Monday, May 11, 2009

Marriage Equality Becomes Less of a Threat and Makes Opponents Irrelevant

U.S. Sen. Tom Harkin says he's changed his views on gay marriage and would oppose any effort to overturn an Iowa Supreme Court decision last month that legalized same-sex unions. He even told "Iowa Press" Friday he would vote no on a constitutional amendment to ban marriage equality.

This is just another blow to marriage equality opponents as their deepest fears of becoming irrelevant takes another step towards reality.

Take another instance. Massachusetts. Washington Post reporter David Crary wrote a piece Saturday titled "5 years on, gay marriage debate fades in Mass.":
One of the striking developments, since 2004, is the fading away of opposition to gay marriage among elected officials in Massachusetts.

When the state's Supreme Judicial Court ruled in 2003 that banning same-sex marriage was unconstitutional, there seemed to be sufficient support in the Legislature for a ballot measure that would overturn the decision. But efforts to unseat pro-gay-marriage legislators floundered; a gay-marriage supporter, Deval Patrick, was elected governor; and a climactic push for a referendum was rejected by lawmakers in 2007 by a 151-45 vote.

Last year, lawmakers went further, repealing a 1913 law that blocked most out-of-state gays from marrying in Massachusetts. The vote in the House was 119-36.

But it's not just in the legislature that the issue of marriage equality has faded from "red hot" issue into normal and almost mundane.

In 2004, Mass. Sen. Marian Walsh, whose district is heavily Catholic and socially conservative, faced intense pressure from constituents wanting to know whether she would support efforts to overturn the Supreme Court ruling. But after doing her homework and studying the law, she concluded the court was right - it came down to civil rights. She faced a "firestorm of anger" in response.

But the amazing thing - she won her seat in 2004 and again in 2006.

Michael-in-Norfolk summed it up well:
One of the reasons why the extreme Christianists are so strident as marriage equality is spreading - other than, of course, the fact that it's a cash cow for the fundies' bogus "ministries" - is that they realize that once gay marriage comes to a state and becomes more prevalent, the general public will see that the Christianist cries of "saving marriage" were disingenuous at best if not patently dishonest. Massachusetts is a case in point where the debate over gay marriage has died away and such marriages have become common place - all with no diminution of heterosexual marriage. Indeed, Massachusetts has the lowest divorce rate of any state, thus further demonstrating the lack of merit of arguments peddled by those like Maggie Gallagher who is herself on the anti-gay marriage financial gravy train.
What Massachusetts offers is, in scientific terms, lab results. Throw in X (heterosexual marriage), add Y (same-sex marriage), throw in a catalyst that creates equality (Supreme Court ruling), and you get . . . THE END OF THE WORLD?!

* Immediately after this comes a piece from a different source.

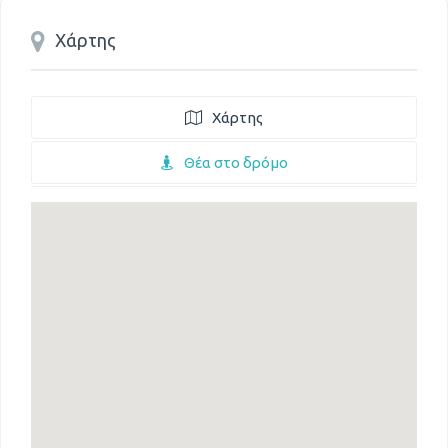
Χάρτης
Χάρτης
Θέα στο δρόμο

No. You get more of what you had before. Loving relationships. Loving families. And as result, the staunchest opponents to marriage equality in Massachusetts begin to accept that the horrible apocalyptic "prophecies" from the church will in fact not come true.

Yet these Christianists don't give up. They say the demise of our society won't happen overnight. ". . . we believe it would be a generational downfall, not an overnight downfall," says Kris Mineau, a former Air Force pilot and pastor who is president of the Massachusetts Family Institute.

Here's the weakness in that argument. Do they really think that LGBT families didn't exist BEFORE marriage equality? We've existed for generations! And yet, somehow, miraculously, generation after generation, our society didn't devolve into an anarchic pit of hell.

Iowa Sen. Tom Harkin is a great example of how society is turning, recognizing that the world hasn't ended since Massachusetts legalized same-sex marriage, and even better, LGBT families have existed for generations and have contributed to society. So why not spread marriage equality?

This turning in thinking is the marriage equality opponent's greatest fear. Why? Because it makes them irrelevant. And once you're irrelevant, you're over.